Para Roberto Liegbott, do Conselho Indigenista Missionário (CIMI), o evento serviu para discutir pautas políticas, as místicas guaranis, a busca da terra sem males e a unidade dos povos indígenas com as comunidades do campo e da terra.

Estamos aqui para reforçar a importância da economia solidária e também dos alimentos sem agrotóxicos. Roberto Liegbott, do Conselho Indigenista Missionário do RS

Liderança da região de Maquiné, a guarani Júlia Gimenes, de 63 anos, mãe de seis filhos, se diz preocupada com a segurança da família. "Precisamos de terra, casa e plantio. Do alimento para poder cuidar da nossa saúde. Caso contrário, não sei como vamos viver."

Direitos das mulheres

Os debates também falaram das mulheres no campo, e de temas como violência e o papel social nas comunidades. Presença marcante em todas as edições da Romaria, a agricultora Oldi Helena Jantsch, de 72 anos, vinda da cidade de Lajeado (RS), esbanjava energia e orgulho ao falar de sua história de vida.

Segundo ela, seus antepassados vieram da Itália e da Alemanha trazendo no navio muitas sementes. Foi com a família que ela aprendeu a importância do cultivo antigo das plantas utilizadas na alimentação, sem alteração genética ou a utilização de produtos químicos.

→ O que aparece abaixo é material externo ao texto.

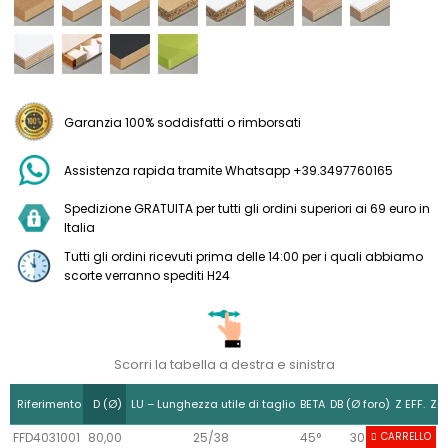
Garanzia 100% soddisfatti o rimborsati
Assistenza rapida tramite Whatsapp +39.3497760165
Spedizione GRATUITA per tutti gli ordini superiori ai 69 euro in
Italia
Tutti gli ordini ricevuti prima delle 14:00 per i quali abbiamo
scorte verranno spediti H24
Scorri la tabella a destra e sinistra
Riferimento
D (Ø)
LU – Lunghezza utile di taglio
BETA
DB (Ø foro)
Z EFF.
Z T
FFD4031001
80,00
25/38
45°
30
CARRELLO
3+3
1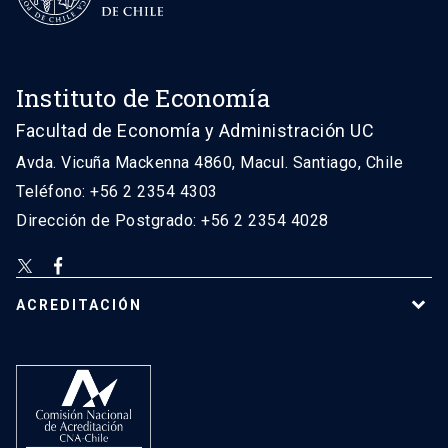
Instituto de Economía
Facultad de Economía y Administración UC
Avda. Vicuña Mackenna 4860, Macul. Santiago, Chile
Teléfono: +56 2 2354 4303
Dirección de Postgrado: +56 2 2354 4028
ACREDITACIÓN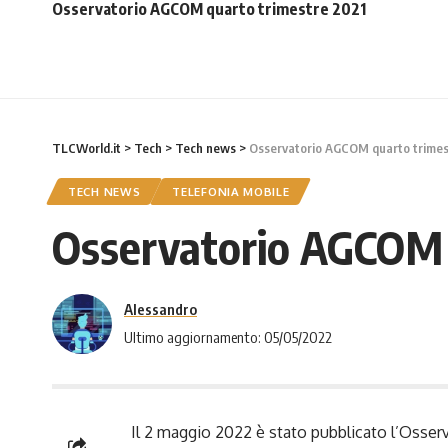
Osservatorio AGCOM quarto trimestre 2021
TLCWorld.it
>
Tech
>
Tech news
>
Osservatorio AGCOM quarto trimes
TECH NEWS
TELEFONIA MOBILE
Osservatorio AGCOM 
Alessandro
Ultimo aggiornamento: 05/05/2022
Il 2 maggio 2022 è stato pubblicato l’Osserv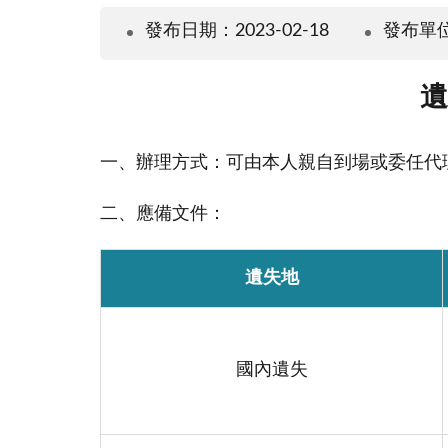
發布日期：2023-02-18
發布單
遺
一、辦理方式：可由本人親自到場或委任代
二、應備文件：
遺失地
國內遺失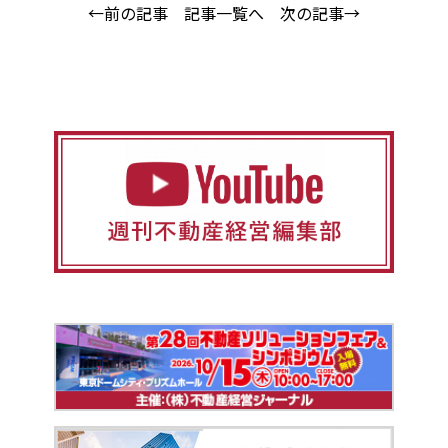
←前の記事
記事一覧へ
次の記事→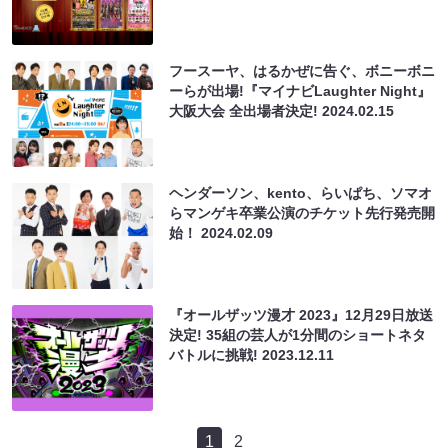
フースーヤ、はるかぜに告ぐ、ボニーボニ
ーらが出場!『マイナビLaughter Night』
大阪大会 全出場者決定!
2024.02.15
ヘンダーソン、kento、らいぱち、ソマオ
らマンゲキ卒業公演のチケット先行発売開
始！
2024.02.09
『オールザッツ漫才 2023』12月29日放送
決定! 35組の芸人が1分間のショートネタ
バトルに挑戦!
2023.12.11
1
2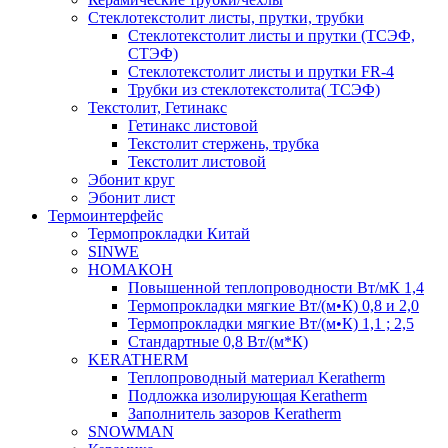
Cтеклотекстолит листы, прутки, трубки
Стеклотекстолит листы и прутки (ТСЭФ,
СТЭФ)
Стеклотекстолит листы и прутки FR-4
Трубки из стеклотекстолита( ТСЭФ)
Текстолит, Гетинакс
Гетинакс листовой
Текстолит стержень, трубка
Текстолит листовой
Эбонит круг
Эбонит лист
Термоинтерфейс
Термопрокладки Китай
SINWE
НОМАКОН
Повышенной теплопроводности Вт/мК 1,4
Термопрокладки мягкие Вт/(м•К) 0,8 и 2,0
Термопрокладки мягкие Вт/(м•К) 1,1 ; 2,5
Стандартные 0,8 Вт/(м*К)
KERATHERM
Теплопроводный материал Keratherm
Подложка изолирующая Keratherm
Заполнитель зазоров Keratherm
SNOWMAN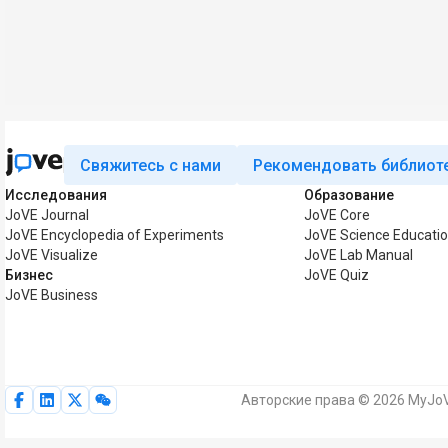
Свяжитесь с нами
Рекомендовать библиот
Исследования
Образование
JoVE Journal
JoVE Core
JoVE Encyclopedia of Experiments
JoVE Science Educati
JoVE Visualize
JoVE Lab Manual
Бизнес
JoVE Quiz
JoVE Business
Авторские права © 2026 MyJoV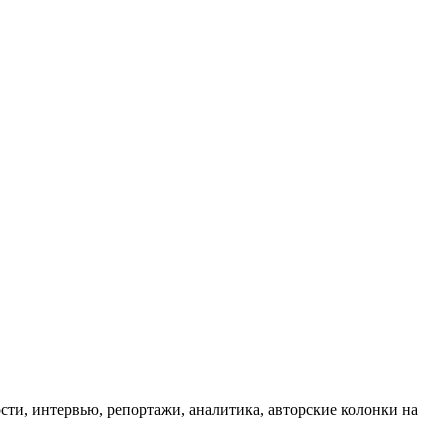
ти, интервью, репортажи, аналитика, авторские колонки на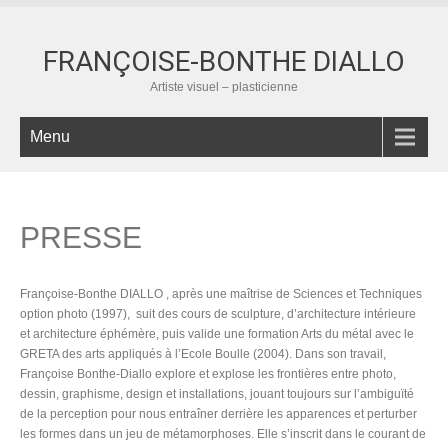
FRANÇOISE-BONTHE DIALLO
Artiste visuel – plasticienne
Menu
PRESSE
Françoise-Bonthe DIALLO , après une maîtrise de Sciences et Techniques
option photo (1997), suit des cours de sculpture, d’architecture intérieure
et architecture éphémère, puis valide une formation Arts du métal avec le
GRETA des arts appliqués à l’Ecole Boulle (2004). Dans son travail,
Françoise Bonthe-Diallo explore et explose les frontières entre photo,
dessin, graphisme, design et installations, jouant toujours sur l’ambiguïté
de la perception pour nous entraîner derrière les apparences et perturber
les formes dans un jeu de métamorphoses. Elle s’inscrit dans le courant de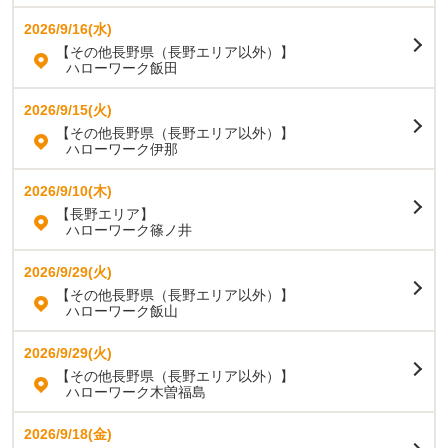
2026/9/16(水)
【その他長野県（長野エリア以外）】
ハローワーク飯田
2026/9/15(火)
【その他長野県（長野エリア以外）】
ハローワーク伊那
2026/9/10(木)
【長野エリア】
ハローワーク篠ノ井
2026/9/29(火)
【その他長野県（長野エリア以外）】
ハローワーク飯山
2026/9/29(火)
【その他長野県（長野エリア以外）】
ハローワーク木曽福島
2026/9/18(金)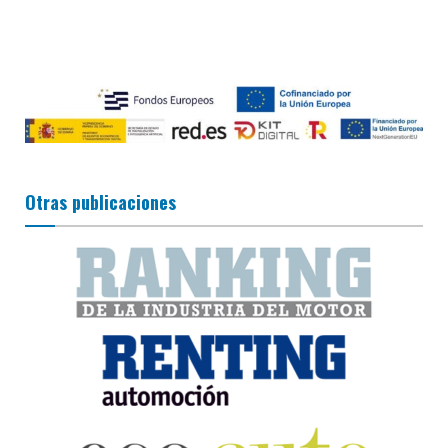
Otras publicaciones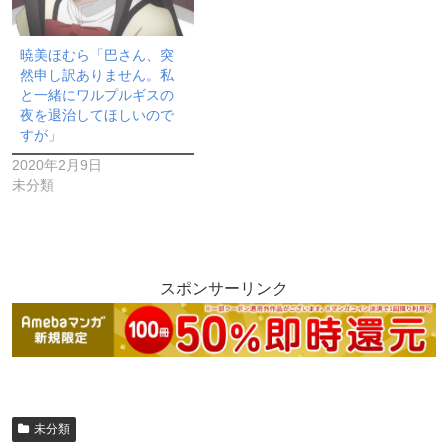
暁美ほむら「巴さん、突
然申し訳ありません。私
と一緒にワルプルギスの
夜を退治してほしいので
すが」
2020年2月9日
未分類
スポンサーリンク
未分類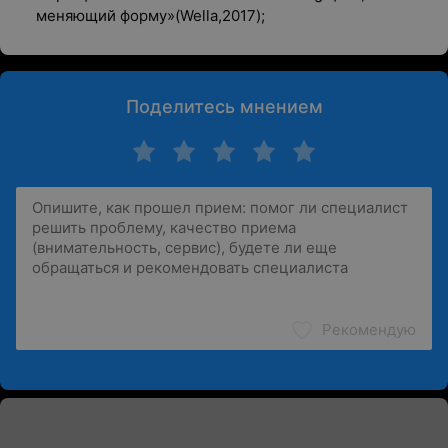
меняющий форму»(Wella,2017);
Поделитесь мнением
Рекомендую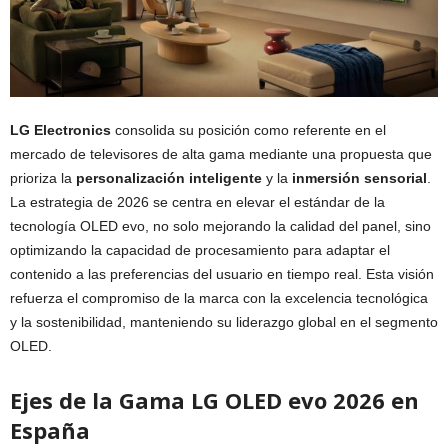
LG Electronics
consolida su posición como referente en el
mercado de televisores de alta gama mediante una propuesta que
prioriza la
personalización inteligente
y la
inmersión sensorial
.
La estrategia de 2026 se centra en elevar el estándar de la
tecnología OLED evo, no solo mejorando la calidad del panel, sino
optimizando la capacidad de procesamiento para adaptar el
contenido a las preferencias del usuario en tiempo real. Esta visión
refuerza el compromiso de la marca con la excelencia tecnológica
y la sostenibilidad, manteniendo su liderazgo global en el segmento
OLED.
Ejes de la Gama LG OLED evo 2026 en
España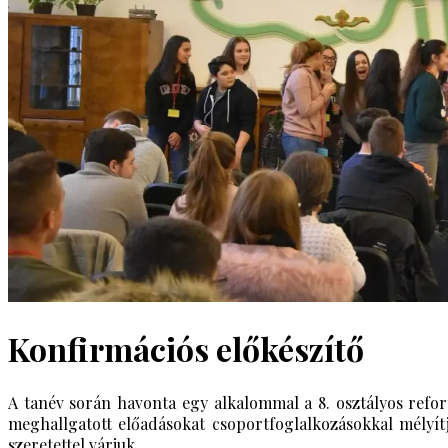
Konfirmációs előkészítő
A tanév során havonta egy alkalommal a 8. osztályos reform
meghallgatott előadásokat csoportfoglalkozásokkal mélyítj
szeretettel várjuk.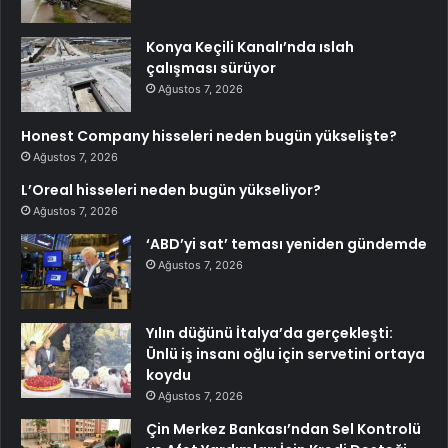
Konya Keçili Kanalı’nda ıslah
çalışması sürüyor
Ağustos 7, 2026
Honest Company hisseleri neden bugün yükselişte?
Ağustos 7, 2026
L’Oreal hisseleri neden bugün yükseliyor?
Ağustos 7, 2026
‘ABD’yi sat’ teması yeniden gündemde
Ağustos 7, 2026
Yılın düğünü İtalya’da gerçekleşti:
Ünlü iş insanı oğlu için servetini ortaya
koydu
Ağustos 7, 2026
Çin Merkez Bankası’ndan Sel Kontrolü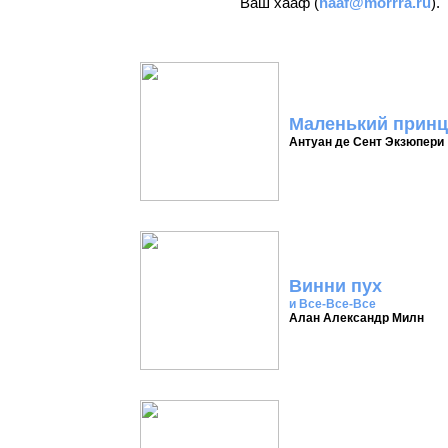
Ваш хааф (
haaf@morrra.ru
).
Маленький принц
Антуан де Сент Экзюпери
Винни пух
и Все-Все-Все
Алан Александр Милн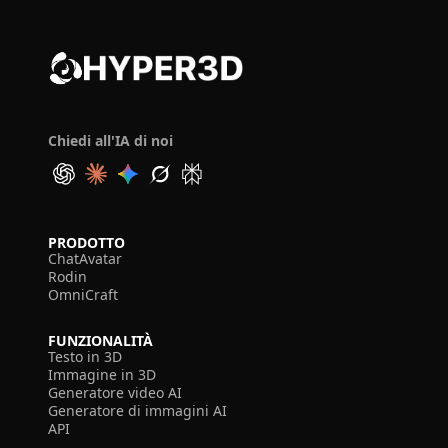
Chiedi all'IA di noi
PRODOTTO
ChatAvatar
Rodin
OmniCraft
FUNZIONALITÀ
Testo in 3D
Immagine in 3D
Generatore video AI
Generatore di immagini AI
API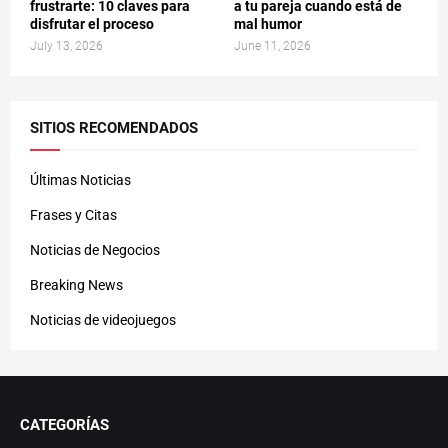
frustrarte: 10 claves para
a tu pareja cuando está de
disfrutar el proceso
mal humor
July 13, 2026
June 11, 2026
SITIOS RECOMENDADOS
Últimas Noticias
Frases y Citas
Noticias de Negocios
Breaking News
Noticias de videojuegos
CATEGORÍAS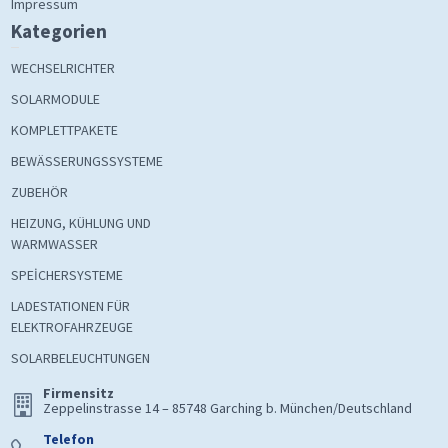
Impressum
Kategorien
WECHSELRICHTER
SOLARMODULE
KOMPLETTPAKETE
BEWÄSSERUNGSSYSTEME
ZUBEHÖR
HEIZUNG, KÜHLUNG UND
WARMWASSER
SPEİCHERSYSTEME
LADESTATIONEN FÜR
ELEKTROFAHRZEUGE
SOLARBELEUCHTUNGEN
Firmensitz
Zeppelinstrasse 14 – 85748 Garching b. München/Deutschland
Telefon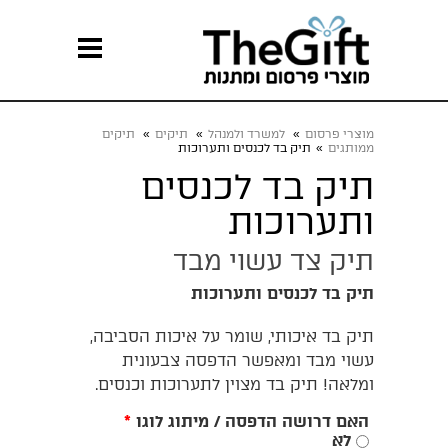
מוצרי פרסום
»
למשרד ולמנהל
»
תיקים
»
תיקים
ממותגים
»
תיק בד לכנסים ותערוכות
תיק בד לכנסים
ותערוכות
תיק צד עשוי מבד
תיק בד לכנסים ותערוכות
תיק בד איכותי, שומר על איכות הסביבה,
עשוי מבד ומאפשר הדפסה צבעונית
ומלאה! תיק בד מצוין לתערוכות וכנסים.
האם דרושה הדפסה / מיתוג לוגו
*
לא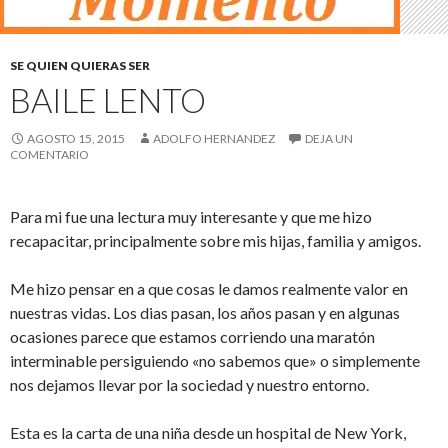
SE QUIEN QUIERAS SER
BAILE LENTO
AGOSTO 15, 2015
ADOLFO HERNANDEZ
DEJA UN
COMENTARIO
Para mi fue una lectura muy interesante y que me hizo
recapacitar, principalmente sobre mis hijas, familia y amigos.
Me hizo pensar en a que cosas le damos realmente valor en
nuestras vidas. Los dias pasan, los años pasan y en algunas
ocasiones parece que estamos corriendo una maratón
interminable persiguiendo «no sabemos que» o simplemente
nos dejamos llevar por la sociedad y nuestro entorno.
Esta es la carta de una niña desde un hospital de New York,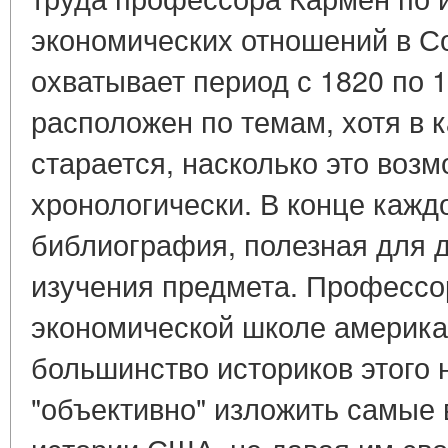
экономических отношений в С
охватывает период с 1820 по 1
расположен по темам, хотя в 
старается, насколько это возм
хронологически. В конце кажд
библиография, полезная для 
изучения предмета. Профессо
экономической школе американ
большинство историков этого 
"объективно" изложить самы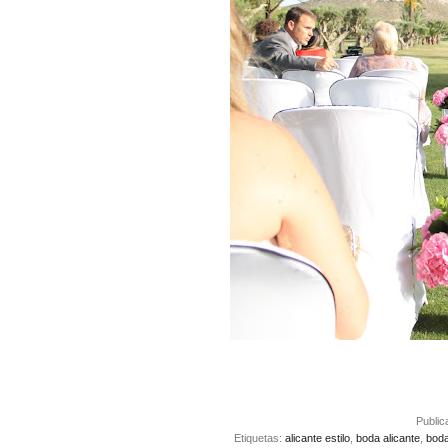
Publi
Etiquetas:
alicante estilo
,
boda alicante
,
boda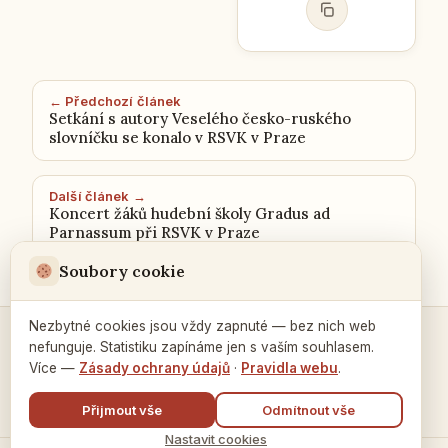
← Předchozí článek
Setkání s autory Veselého česko-ruského
slovníčku se konalo v RSVK v Praze
Další článek →
Koncert žáků hudební školy Gradus ad
Parnassum při RSVK v Praze
Soubory cookie
Nezbytné cookies jsou vždy zapnuté — bez nich web
nefunguje. Statistiku zapínáme jen s vaším souhlasem.
Kontakty a spojení →
Více —
Zásady ochrany údajů
·
Pravidla webu
.
Přijmout vše
Odmítnout vše
Nastavit cookies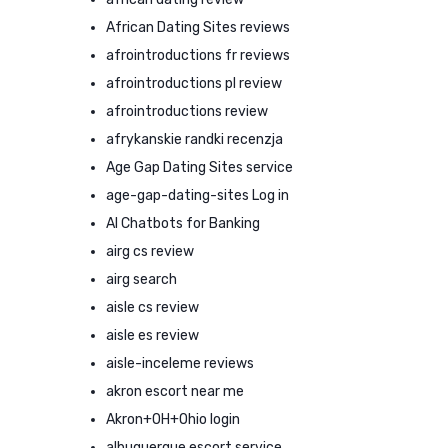
African Dating Sites reviews
afrointroductions fr reviews
afrointroductions pl review
afrointroductions review
afrykanskie randki recenzja
Age Gap Dating Sites service
age-gap-dating-sites Log in
AI Chatbots for Banking
airg cs review
airg search
aisle cs review
aisle es review
aisle-inceleme reviews
akron escort near me
Akron+OH+Ohio login
albuquerque escort service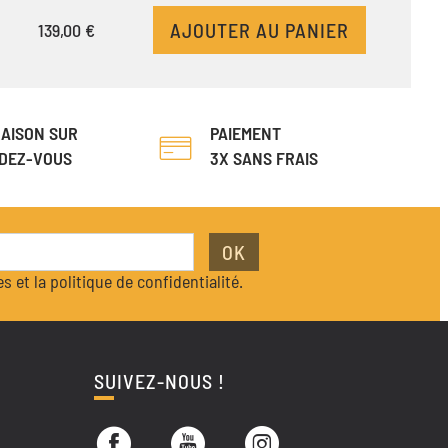
AJOUTER AU PANIER
139,00 €
RAISON SUR
PAIEMENT
DEZ-VOUS
3X SANS FRAIS
OK
s et la politique de confidentialité.
SUIVEZ-NOUS !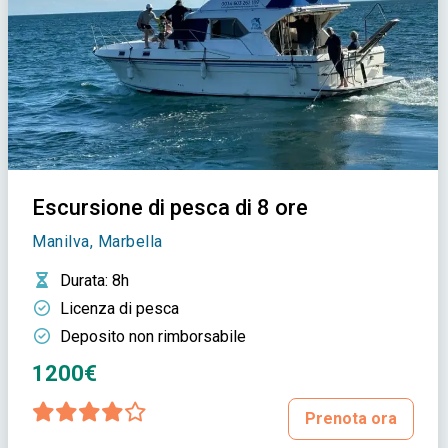
Escursione di pesca di 8 ore
Manilva, Marbella
Durata
: 8h
Licenza di pesca
Deposito non rimborsabile
1200€
Prenota ora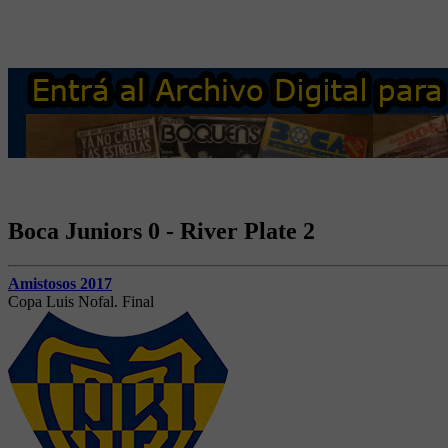
Boca Juniors 0 - River Plate 2
Amistosos 2017
Copa Luis Nofal. Final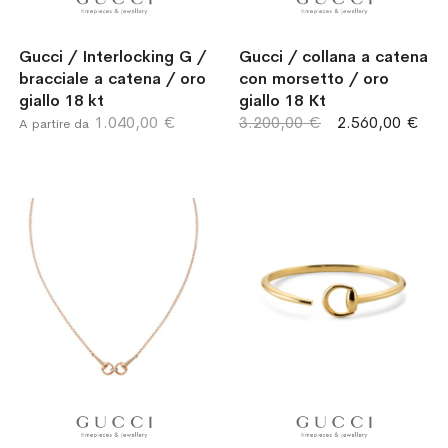
Gucci / Interlocking G /
Gucci / collana a catena
bracciale a catena / oro
con morsetto / oro
giallo 18 kt
giallo 18 Kt
1.040,00 €
3.200,00 €
2.560,00 €
A partire da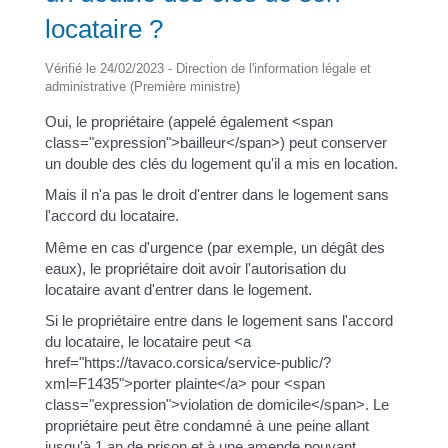
locataire ?
Vérifié le 24/02/2023 - Direction de l'information légale et
administrative (Première ministre)
Oui, le propriétaire (appelé également <span
class="expression">bailleur</span>) peut conserver
un double des clés du logement qu'il a mis en location.
Mais il n'a pas le droit d'entrer dans le logement sans
l'accord du locataire.
Même en cas d'urgence (par exemple, un dégât des
eaux), le propriétaire doit avoir l'autorisation du
locataire avant d'entrer dans le logement.
Si le propriétaire entre dans le logement sans l'accord
du locataire, le locataire peut <a
href="https://tavaco.corsica/service-public/?
xml=F1435">porter plainte</a> pour <span
class="expression">violation de domicile</span>. Le
propriétaire peut être condamné à une peine allant
jusqu'à 1 an de prison et à une amende pouvant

Agroecologia é vida. Precisamos recuperar as fontes dos rios, construir cisternas e multiplicar as feiras ecológicas para poder vender nossos produtos. Oldi Helena Jantsch, frequentadora da Romaria da Terra

Exemplo de práticas ecológicas

Romaria da terra - Adriana Machado - Adriana Machado
Durante a romaria, participantes distribuíram porções de arroz agroecológico produzido no assentamento
Imagem: Adriana Machado

O Assentamento Integração Gaúcha é referência em práticas agroecológicas em território responsável pela produção do arroz, frutas e hortaliças comercializadas em feiras orgânicas e mercados da Região Metropolitana de Porto Alegre.

Mais de 60 famílias produzem alimentos sem agrotóxicos, numa área de 1.100 hectares. No começo, passaram a investir em hortas que garantissem o sustento, atualmente, a produção é organizada por meio de cooperativas ou pequenos grupos.

No assentamento, há centro comunitário, escola de educação infantil e outros espaços que de atividades para todas as faixas etárias. O local tem uma longa história de resistência, de luta, de produção. Bem como uma relação com o meio ambiente.

"O Planeta Terra não é mercadoria, é território de todos os povos, precisa ser cuidado com amor e respeito. A festa popular é feita para reavivar a memória, a fé, a esperança, o cuidado, a solidariedade com os pobres da terra, fortalecer as lutas sociais e melhoria das condições de vida do povo do campo e da cidade", disse Luiz Antônio Pazinato, da coordenação da Comissão Pastoral da Terra do RS.